China Unicom announces tighter iPhones regulations
Updated: 2010-11-30 11:03
By Tuo Yannan (China Daily)
Apple's iPhone4 went on sale in the mainland on Sept 25 at China Unicom and Suning Appliance Co stores. Four Apple stores in Beijing and Shanghai also started selling the product at the same time. [Photo / China Daily]
China Unicom goes after scalpers, makes it harder to change service
BEIJING - China Unicom, the official telecom carrier that offers iPhones in the Chinese market, announced on Monday that it will place even tighter restrictions on iPhone purchases to deter scalpers and stop iPhone users from leaving for its competitor China Mobile.
The new restrictions will take effect on Wednesday for new customers and will not affect existing customers.

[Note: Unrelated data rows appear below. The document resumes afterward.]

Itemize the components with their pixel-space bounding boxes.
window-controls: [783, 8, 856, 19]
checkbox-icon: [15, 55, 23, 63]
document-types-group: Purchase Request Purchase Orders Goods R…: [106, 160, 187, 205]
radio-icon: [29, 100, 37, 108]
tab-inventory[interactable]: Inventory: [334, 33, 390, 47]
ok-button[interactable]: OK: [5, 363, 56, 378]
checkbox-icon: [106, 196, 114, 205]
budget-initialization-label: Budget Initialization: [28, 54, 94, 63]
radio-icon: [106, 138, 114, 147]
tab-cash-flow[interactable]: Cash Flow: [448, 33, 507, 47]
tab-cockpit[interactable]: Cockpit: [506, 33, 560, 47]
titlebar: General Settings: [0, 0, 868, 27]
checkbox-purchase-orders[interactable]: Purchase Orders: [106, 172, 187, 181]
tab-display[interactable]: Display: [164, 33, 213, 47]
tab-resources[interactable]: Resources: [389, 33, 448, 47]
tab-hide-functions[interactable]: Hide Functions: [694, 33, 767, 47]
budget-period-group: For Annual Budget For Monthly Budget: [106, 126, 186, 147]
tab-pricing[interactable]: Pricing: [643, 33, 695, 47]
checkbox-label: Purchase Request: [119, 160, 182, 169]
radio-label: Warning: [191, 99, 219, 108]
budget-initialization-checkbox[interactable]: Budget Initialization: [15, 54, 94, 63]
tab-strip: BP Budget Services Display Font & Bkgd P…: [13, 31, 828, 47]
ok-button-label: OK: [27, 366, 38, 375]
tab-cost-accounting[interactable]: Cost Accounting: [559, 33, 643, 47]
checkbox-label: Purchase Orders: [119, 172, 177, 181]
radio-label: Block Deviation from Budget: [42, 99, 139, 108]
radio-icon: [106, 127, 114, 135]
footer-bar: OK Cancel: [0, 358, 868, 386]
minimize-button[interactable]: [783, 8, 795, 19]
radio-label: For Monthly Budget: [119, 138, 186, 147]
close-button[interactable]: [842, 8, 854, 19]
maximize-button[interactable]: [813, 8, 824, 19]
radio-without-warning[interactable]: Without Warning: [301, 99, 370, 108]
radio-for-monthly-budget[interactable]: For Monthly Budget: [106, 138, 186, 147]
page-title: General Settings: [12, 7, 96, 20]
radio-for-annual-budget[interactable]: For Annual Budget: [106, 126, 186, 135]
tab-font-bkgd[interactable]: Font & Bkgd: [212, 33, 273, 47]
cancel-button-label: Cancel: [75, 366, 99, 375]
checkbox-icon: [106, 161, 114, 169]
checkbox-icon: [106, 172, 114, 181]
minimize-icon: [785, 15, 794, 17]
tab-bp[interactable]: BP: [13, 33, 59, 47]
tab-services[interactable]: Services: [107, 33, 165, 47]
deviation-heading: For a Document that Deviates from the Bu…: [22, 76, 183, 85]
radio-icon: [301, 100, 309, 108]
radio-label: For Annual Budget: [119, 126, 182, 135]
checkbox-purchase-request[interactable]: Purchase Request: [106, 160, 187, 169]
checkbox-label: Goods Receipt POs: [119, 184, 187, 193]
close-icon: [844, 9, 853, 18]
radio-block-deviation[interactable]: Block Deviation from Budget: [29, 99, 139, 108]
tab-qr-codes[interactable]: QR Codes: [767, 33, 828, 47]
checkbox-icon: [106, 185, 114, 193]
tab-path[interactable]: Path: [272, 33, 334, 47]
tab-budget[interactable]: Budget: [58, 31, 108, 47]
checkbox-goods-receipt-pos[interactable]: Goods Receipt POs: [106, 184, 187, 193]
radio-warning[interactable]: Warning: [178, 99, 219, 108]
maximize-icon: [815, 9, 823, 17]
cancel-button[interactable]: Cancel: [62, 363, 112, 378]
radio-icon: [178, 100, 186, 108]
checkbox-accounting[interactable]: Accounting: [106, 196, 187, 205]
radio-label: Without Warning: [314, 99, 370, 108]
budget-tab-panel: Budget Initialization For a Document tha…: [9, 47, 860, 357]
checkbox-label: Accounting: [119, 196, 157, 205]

According to the announcement, subscribers who buy iPhones from China Unicom must use it with the bundled China Unicom subscriber identity module (SIM) card. If the SIM card and handset do not match, the operator will block the mobile phone, freeze the deposit, and terminate any promotion associated with the contract.
Under the previous agreement, after an initial deposit, customers can get a free iPhone 4 with a bundled SIM card by buying the package from China Unicom.
The deposit should be returned once the contract expires. The deposit for a 16-gigabyte iPhone 4 with a two-year contract is priced at 5,880 yuan ($878), while the 32-gigabyte model retails at 6,999 yuan.
"The new rule aims at regulating the iPhone market," said Jake Li, an analyst at Guotai Junan Securities. "A lot of scalpers bought iPhone handsets and sold the card and the phone separately."
He pointed out that China Unicom subsidizes the cost of each iPhone, so China Unicom hopes to attract more subscribers who really need the handset and third-generation (3G) service, not scalpers.
"Otherwise it is a waste for China Unicom to subsidize the phone," said Li.
"China Mobile wants to maintain its second-generation (2G) customers so that iPhones can be used on its network to prevent users from joining China Unicom," said Li. Once China Unicom begins enforcing the new rules, new China Unicom customers will not be able to use 2G SIM cards in iPhones, he said.
Since Nov 22, mobile subscribers in Tianjin and Hainan have been allowed to switch operators among China's three telecom carriers.
According to the Chinese IT website Cctime.com, within one week, 65 percent of those who switched carriers transferred to China Unicom in Tianjin. According to China Unicom, the number of its 3G subscribers reached a record of 11.02 million users, of whom 20 percent were new iPhone 4 users. The company has received 600,000 pre-orders for the iPhone 4 since Sept 17.